With summer approaching, renovations continuing and the gardens in full bloom, the Inn on the Alameda — our temporarily shuttered family-owned hotel — looks fantastic. The property appears immaculate and ready for guests. And, if we look at Santa Fe’s apparently flattened curve, it feels like this might all be over soon.
Unfortunately, those feelings are both seductive and dangerous. Any tradeoff between a so-called reopening of the economy and protecting community health is a false one. Short-term profits derived from hasty actions could cost human lives and cause far greater long-term economic hazards.
In the absence of clear federal guidance, Santa Fe has been fortunate to have the leadership of both Mayor Alan Webber and Gov. Michelle Lujan Grisham.
Their proactive, evidence-based and compassionate policies have saved lives and laid the groundwork necessary to ensure our recovery will be a strong one. As business and civic leaders, we applaud their achievements, while also acknowledging that many vulnerable individuals and communities remain at considerable risk.
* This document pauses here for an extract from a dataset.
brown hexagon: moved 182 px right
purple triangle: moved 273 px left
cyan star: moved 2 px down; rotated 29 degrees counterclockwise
There are no easy choices.
We empathize with those who want to resume normal life and business. The inn is operating with a reduced staff on zero revenue: Every day’s essential expenses are another grain of sand falling from a rapidly dwindling hourglass.
We want nothing more than to reopen and to welcome back our loyal employees and guests. We want this year, and every year, to be one where we are engaged and committed members of our community, employing dozens of excellent people with competitive wages while introducing thousands of visitors to the special pleasures of New Mexico.
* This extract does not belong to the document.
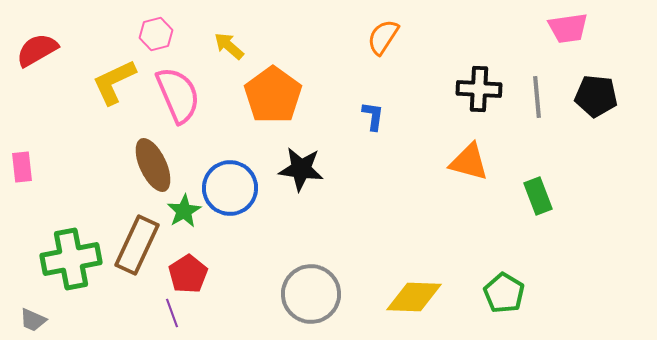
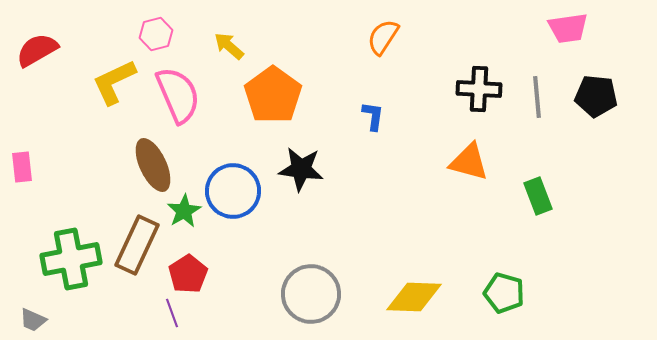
blue circle: moved 3 px right, 3 px down
green pentagon: rotated 15 degrees counterclockwise
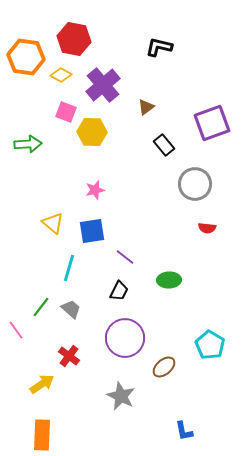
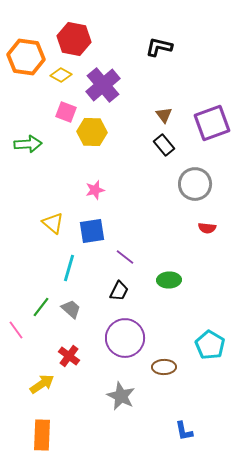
brown triangle: moved 18 px right, 8 px down; rotated 30 degrees counterclockwise
brown ellipse: rotated 40 degrees clockwise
But we will not do so before it is safe.
The road back to normal will be long and difficult. Businesses will have to adapt in ways that seem almost inconceivable today.
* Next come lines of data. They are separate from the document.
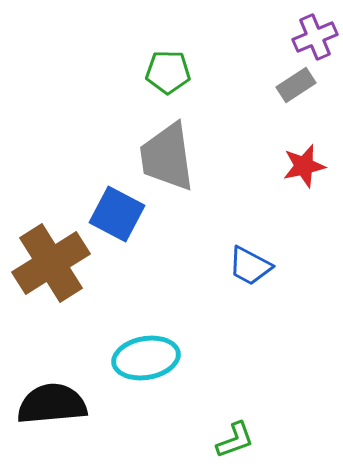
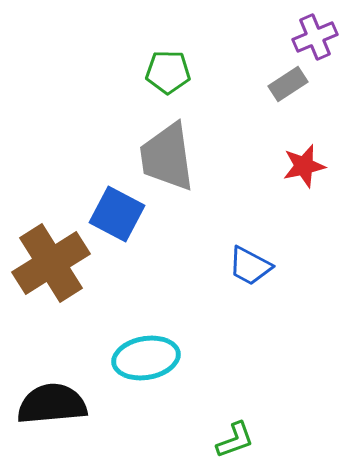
gray rectangle: moved 8 px left, 1 px up
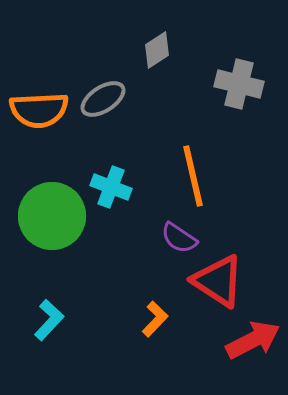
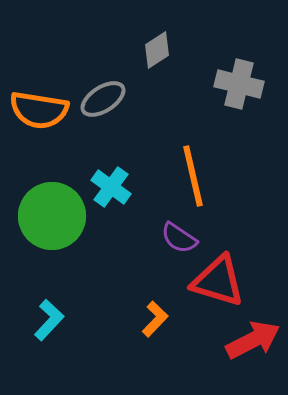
orange semicircle: rotated 12 degrees clockwise
cyan cross: rotated 15 degrees clockwise
red triangle: rotated 16 degrees counterclockwise
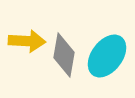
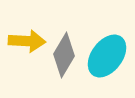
gray diamond: rotated 21 degrees clockwise
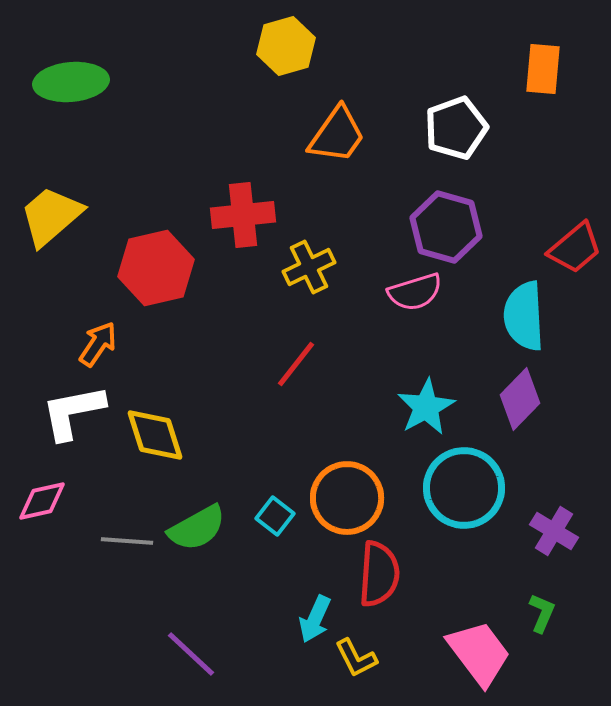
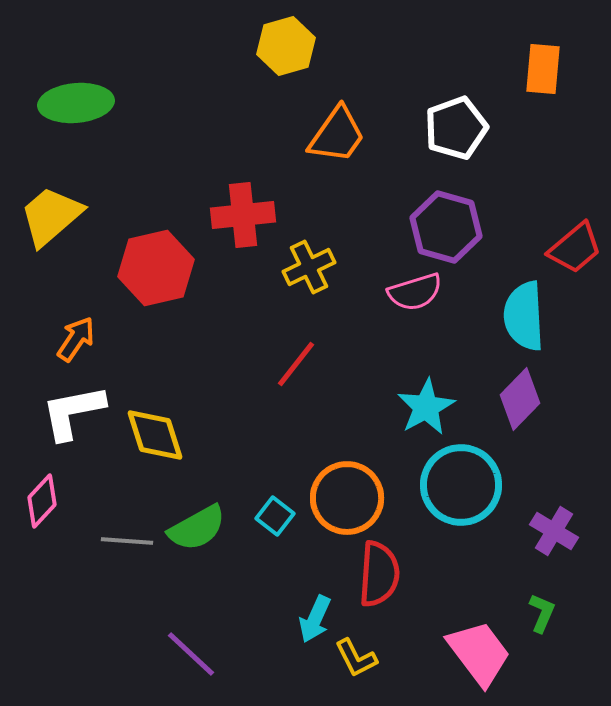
green ellipse: moved 5 px right, 21 px down
orange arrow: moved 22 px left, 5 px up
cyan circle: moved 3 px left, 3 px up
pink diamond: rotated 34 degrees counterclockwise
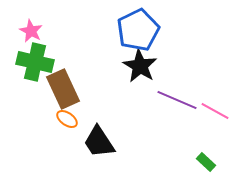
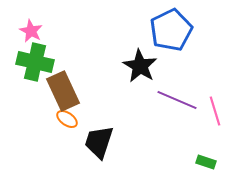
blue pentagon: moved 33 px right
brown rectangle: moved 2 px down
pink line: rotated 44 degrees clockwise
black trapezoid: rotated 51 degrees clockwise
green rectangle: rotated 24 degrees counterclockwise
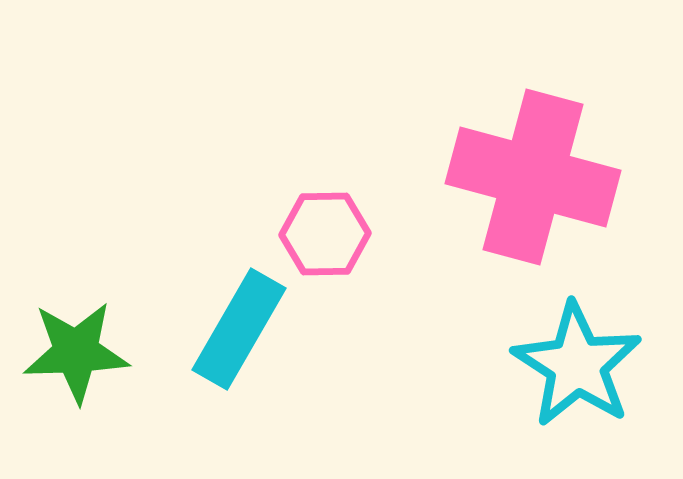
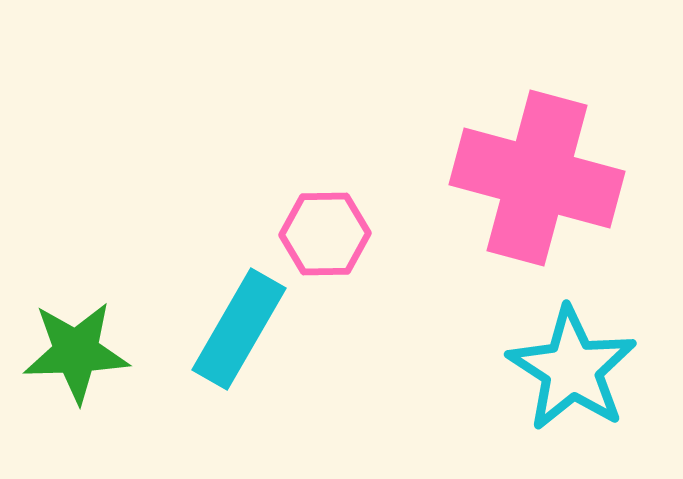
pink cross: moved 4 px right, 1 px down
cyan star: moved 5 px left, 4 px down
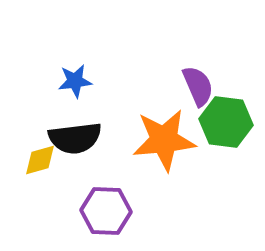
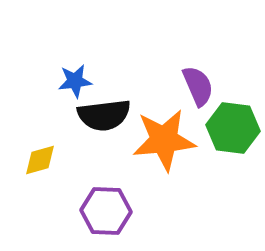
green hexagon: moved 7 px right, 6 px down
black semicircle: moved 29 px right, 23 px up
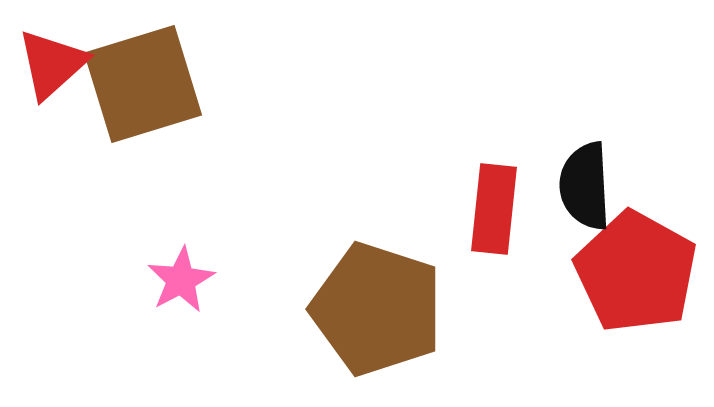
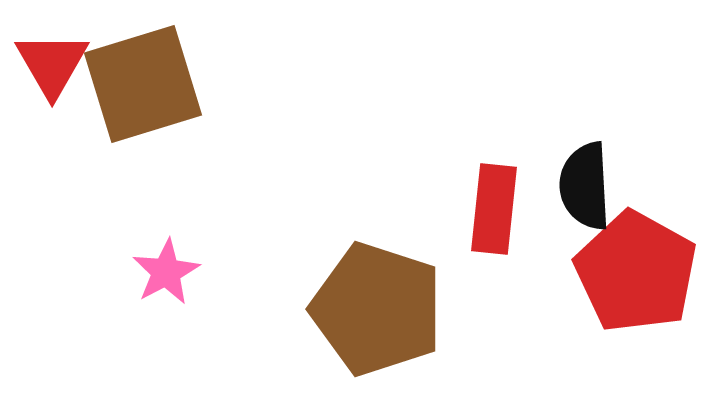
red triangle: rotated 18 degrees counterclockwise
pink star: moved 15 px left, 8 px up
At the Inn on the Alameda, we are in constant discussion over how business can safely resume. It may require closing down wings, capping occupancy to ensure social distancing, mandating pedestrian traffic flow, increased cleaning schedules and changes to our food service.
We are committed to doing what’s right and doing it wisely.
Our business is coming back from this. Santa Fe is coming back from this. The City Different is one that survives — with over 400 years to prove it. But the path back will be easier, and our rebuild stronger, if we continue to trust the scientific consensus and value human life above the temptations of a quick fix.
Relaxing our vigilance too soon is a terrible gamble.
The hard choices made today by our state leadership will pay off dividends for generations.
Santa Fe is a tourist destination with unique advantages for a changed future. It is a one-day drive from many major cities, ensuring travelers who may initially be hesitant to board an airplane can still visit. We have a culture and history that is absolutely unique to the United States, providing significant appeal in a time of curtailed international travel.
We must be patient. Though the clouds in our immediate future seem dark and gloomy, there are silver linings. We cannot let them tarnish.